- [Requirement]:
If a line in the listing below holds the word "одяг", it counts toward the total; report that total alone.

- [Source data]:
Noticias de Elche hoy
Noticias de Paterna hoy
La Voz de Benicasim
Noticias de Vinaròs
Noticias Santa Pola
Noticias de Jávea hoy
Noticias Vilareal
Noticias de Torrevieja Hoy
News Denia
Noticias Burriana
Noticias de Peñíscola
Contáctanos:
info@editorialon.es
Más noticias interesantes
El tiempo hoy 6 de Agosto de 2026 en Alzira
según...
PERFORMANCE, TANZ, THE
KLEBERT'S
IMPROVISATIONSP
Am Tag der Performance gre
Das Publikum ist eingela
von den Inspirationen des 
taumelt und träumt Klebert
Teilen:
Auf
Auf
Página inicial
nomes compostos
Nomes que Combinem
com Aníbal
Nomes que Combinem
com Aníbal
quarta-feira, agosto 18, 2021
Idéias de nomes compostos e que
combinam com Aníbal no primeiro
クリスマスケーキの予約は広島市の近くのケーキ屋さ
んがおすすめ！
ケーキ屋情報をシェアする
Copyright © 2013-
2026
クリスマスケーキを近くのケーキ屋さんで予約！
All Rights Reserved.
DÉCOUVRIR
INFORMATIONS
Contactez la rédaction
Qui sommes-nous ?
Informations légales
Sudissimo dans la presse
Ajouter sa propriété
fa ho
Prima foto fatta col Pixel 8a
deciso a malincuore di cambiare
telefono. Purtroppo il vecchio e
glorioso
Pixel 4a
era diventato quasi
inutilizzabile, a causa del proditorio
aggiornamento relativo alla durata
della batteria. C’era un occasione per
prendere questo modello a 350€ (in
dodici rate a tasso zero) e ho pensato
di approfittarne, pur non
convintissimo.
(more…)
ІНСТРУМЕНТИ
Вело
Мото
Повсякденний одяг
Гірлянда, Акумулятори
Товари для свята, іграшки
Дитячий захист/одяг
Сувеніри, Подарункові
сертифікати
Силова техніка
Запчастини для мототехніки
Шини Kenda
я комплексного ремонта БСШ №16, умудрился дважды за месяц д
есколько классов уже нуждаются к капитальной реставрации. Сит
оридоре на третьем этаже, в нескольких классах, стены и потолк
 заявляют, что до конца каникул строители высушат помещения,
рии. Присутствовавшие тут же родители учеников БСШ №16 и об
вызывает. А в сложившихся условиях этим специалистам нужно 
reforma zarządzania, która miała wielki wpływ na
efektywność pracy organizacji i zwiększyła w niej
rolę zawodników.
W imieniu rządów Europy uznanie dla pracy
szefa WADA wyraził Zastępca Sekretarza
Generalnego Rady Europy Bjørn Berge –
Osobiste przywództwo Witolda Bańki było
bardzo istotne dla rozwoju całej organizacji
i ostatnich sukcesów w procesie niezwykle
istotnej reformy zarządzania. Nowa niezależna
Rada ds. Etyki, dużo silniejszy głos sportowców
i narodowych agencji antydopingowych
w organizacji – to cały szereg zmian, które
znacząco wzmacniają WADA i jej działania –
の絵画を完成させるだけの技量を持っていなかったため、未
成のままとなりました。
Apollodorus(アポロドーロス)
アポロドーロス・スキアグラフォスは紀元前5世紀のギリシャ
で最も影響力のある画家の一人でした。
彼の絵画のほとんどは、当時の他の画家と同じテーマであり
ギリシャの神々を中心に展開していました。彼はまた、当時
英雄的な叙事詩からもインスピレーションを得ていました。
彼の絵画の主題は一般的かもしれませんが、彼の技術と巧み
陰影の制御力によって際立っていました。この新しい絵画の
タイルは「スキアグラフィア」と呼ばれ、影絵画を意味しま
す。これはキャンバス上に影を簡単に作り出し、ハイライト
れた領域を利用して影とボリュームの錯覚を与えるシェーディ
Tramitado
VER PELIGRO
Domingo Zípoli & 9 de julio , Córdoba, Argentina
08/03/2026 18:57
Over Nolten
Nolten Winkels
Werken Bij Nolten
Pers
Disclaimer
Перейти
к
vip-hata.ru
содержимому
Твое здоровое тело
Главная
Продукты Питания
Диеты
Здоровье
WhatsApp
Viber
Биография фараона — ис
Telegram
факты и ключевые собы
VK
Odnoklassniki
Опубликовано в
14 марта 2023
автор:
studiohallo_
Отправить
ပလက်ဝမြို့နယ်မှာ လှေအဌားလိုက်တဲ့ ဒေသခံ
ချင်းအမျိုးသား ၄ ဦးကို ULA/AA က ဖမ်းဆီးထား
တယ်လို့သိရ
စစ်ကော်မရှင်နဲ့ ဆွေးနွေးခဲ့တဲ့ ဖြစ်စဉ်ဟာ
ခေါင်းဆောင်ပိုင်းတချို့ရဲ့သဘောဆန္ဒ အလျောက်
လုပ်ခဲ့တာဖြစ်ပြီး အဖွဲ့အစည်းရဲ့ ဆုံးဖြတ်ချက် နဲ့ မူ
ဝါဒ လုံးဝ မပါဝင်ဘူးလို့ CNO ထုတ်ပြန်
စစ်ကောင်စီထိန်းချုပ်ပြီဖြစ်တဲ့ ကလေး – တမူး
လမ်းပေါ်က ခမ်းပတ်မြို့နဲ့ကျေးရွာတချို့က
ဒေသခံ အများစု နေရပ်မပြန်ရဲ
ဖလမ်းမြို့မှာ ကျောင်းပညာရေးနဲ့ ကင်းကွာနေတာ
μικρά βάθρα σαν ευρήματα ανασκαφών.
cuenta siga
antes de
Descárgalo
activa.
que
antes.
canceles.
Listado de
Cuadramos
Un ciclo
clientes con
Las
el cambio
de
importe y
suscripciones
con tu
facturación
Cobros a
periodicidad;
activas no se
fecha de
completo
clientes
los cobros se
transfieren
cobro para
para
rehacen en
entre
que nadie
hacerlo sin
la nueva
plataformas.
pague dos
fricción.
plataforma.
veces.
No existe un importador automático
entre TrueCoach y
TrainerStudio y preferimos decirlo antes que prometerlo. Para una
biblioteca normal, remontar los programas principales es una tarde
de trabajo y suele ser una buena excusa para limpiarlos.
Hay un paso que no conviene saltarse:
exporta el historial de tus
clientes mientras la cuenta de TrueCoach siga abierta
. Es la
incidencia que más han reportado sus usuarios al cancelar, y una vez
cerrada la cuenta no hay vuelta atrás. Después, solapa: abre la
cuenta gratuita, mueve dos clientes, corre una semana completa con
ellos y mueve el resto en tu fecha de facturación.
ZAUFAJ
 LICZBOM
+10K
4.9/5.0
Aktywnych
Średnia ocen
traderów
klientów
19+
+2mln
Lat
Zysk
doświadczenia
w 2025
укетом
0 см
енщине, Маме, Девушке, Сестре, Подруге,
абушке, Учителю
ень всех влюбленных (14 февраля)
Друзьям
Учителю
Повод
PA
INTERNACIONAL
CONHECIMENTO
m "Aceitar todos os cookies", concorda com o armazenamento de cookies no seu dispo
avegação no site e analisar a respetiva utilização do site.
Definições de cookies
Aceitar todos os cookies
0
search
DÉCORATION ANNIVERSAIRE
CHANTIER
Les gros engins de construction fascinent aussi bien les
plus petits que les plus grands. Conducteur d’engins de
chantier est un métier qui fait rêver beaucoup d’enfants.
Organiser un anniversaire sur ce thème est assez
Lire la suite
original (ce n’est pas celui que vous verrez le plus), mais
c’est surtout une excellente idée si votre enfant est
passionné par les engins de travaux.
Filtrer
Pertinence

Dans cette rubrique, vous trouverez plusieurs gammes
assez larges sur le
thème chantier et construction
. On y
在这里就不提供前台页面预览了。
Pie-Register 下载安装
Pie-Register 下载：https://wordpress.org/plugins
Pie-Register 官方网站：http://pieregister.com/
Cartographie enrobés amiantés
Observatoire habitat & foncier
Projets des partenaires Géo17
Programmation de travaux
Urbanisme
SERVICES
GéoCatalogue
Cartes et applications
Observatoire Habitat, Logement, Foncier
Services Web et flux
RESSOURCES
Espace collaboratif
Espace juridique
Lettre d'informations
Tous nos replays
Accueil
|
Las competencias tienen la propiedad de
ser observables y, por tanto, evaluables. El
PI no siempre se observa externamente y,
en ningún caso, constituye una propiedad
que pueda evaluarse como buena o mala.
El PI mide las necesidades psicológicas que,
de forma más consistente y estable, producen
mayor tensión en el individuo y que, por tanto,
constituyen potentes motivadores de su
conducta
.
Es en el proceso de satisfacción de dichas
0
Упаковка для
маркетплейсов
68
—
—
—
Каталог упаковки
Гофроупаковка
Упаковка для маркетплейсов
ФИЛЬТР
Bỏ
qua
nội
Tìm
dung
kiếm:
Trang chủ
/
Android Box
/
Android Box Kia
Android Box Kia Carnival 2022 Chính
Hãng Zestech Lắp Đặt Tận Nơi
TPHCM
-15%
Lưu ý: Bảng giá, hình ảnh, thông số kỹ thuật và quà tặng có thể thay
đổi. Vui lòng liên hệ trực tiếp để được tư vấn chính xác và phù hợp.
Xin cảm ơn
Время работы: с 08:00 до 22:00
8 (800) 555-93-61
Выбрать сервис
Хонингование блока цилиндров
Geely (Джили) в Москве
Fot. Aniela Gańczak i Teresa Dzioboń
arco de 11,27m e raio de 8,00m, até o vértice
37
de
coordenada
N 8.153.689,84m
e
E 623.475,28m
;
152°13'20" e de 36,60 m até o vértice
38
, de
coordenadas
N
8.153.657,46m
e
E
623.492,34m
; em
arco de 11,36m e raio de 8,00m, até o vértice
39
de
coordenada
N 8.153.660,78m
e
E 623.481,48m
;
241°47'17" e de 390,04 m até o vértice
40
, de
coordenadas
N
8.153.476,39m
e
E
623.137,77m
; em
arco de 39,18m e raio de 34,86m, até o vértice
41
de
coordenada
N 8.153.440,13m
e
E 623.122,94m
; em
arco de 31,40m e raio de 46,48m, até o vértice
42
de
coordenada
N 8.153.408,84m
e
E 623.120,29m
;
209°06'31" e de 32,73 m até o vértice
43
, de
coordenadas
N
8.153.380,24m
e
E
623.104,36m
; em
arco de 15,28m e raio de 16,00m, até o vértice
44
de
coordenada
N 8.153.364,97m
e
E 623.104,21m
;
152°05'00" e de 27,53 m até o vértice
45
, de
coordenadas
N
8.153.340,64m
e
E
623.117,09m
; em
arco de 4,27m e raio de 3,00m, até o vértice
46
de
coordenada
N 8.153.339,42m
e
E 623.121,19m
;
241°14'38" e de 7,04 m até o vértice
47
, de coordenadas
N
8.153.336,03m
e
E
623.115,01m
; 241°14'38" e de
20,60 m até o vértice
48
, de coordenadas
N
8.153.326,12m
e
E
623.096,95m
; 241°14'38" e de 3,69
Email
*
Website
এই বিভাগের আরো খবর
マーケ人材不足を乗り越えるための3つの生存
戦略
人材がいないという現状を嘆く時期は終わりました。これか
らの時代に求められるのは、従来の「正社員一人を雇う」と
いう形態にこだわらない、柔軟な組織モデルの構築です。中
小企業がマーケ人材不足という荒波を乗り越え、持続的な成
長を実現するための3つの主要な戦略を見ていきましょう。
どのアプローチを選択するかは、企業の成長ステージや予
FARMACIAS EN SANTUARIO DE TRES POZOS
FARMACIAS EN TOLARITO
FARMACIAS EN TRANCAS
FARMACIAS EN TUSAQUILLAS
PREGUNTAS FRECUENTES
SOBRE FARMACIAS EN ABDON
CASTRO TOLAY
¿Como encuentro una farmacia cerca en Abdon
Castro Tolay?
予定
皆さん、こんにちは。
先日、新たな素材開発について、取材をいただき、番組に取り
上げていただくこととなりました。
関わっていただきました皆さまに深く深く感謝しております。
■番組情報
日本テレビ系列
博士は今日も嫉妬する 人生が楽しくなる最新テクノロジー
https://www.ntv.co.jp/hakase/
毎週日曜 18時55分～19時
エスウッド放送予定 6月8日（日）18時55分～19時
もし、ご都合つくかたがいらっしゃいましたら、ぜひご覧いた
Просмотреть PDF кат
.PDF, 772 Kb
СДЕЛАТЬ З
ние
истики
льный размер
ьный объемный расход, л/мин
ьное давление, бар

- [Answer for this exercise]:
2